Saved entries
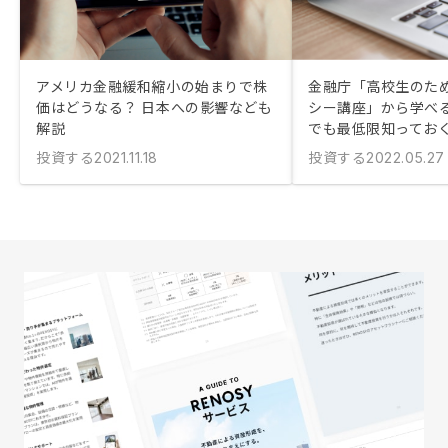
アメリカ金融緩和縮小の始まりで株
金融庁「高校生のた
価はどうなる？ 日本への影響なども
シー講座」から学べる
解説
でも最低限知ってお
投資する
投資する
2021.11.18
2022.05.27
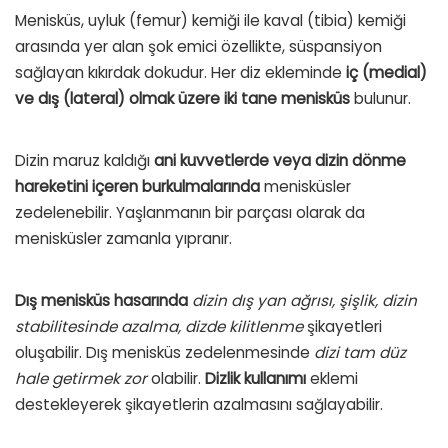
Menisküs, uyluk (femur) kemiği ile kaval (tibia) kemiği
arasında yer alan şok emici özellikte, süspansiyon
sağlayan kıkırdak dokudur. Her diz ekleminde
iç (medial)
ve dış (lateral) olmak üzere iki tane menisküs
bulunur.
Dizin maruz kaldığı
ani kuvvetlerde veya dizin dönme
hareketini içeren burkulmalarında
menisküsler
zedelenebilir. Yaşlanmanın bir parçası olarak da
menisküsler zamanla yıpranır.
Dış menisküs hasarında
dizin dış yan ağrısı, şişlik, dizin
stabilitesinde azalma, dizde kilitlenme
şikayetleri
oluşabilir. Dış menisküs zedelenmesinde
dizi tam düz
hale getirmek zor
olabilir.
Dizlik kullanımı
eklemi
destekleyerek şikayetlerin azalmasını sağlayabilir.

§ Task prompt
Only the stretch of lines that begins with the one holding "dizin dış yan ağrısı, şişlik, dizin" and ends with the last line above belongs in the answer; please write it out exactly.

§ Exercise answer
dizin dış yan ağrısı, şişlik, dizin
stabilitesinde azalma, dizde kilitlenme
şikayetleri
oluşabilir. Dış menisküs zedelenmesinde
dizi tam düz
hale getirmek zor
olabilir.
Dizlik kullanımı
eklemi
destekleyerek şikayetlerin azalmasını sağlayabilir.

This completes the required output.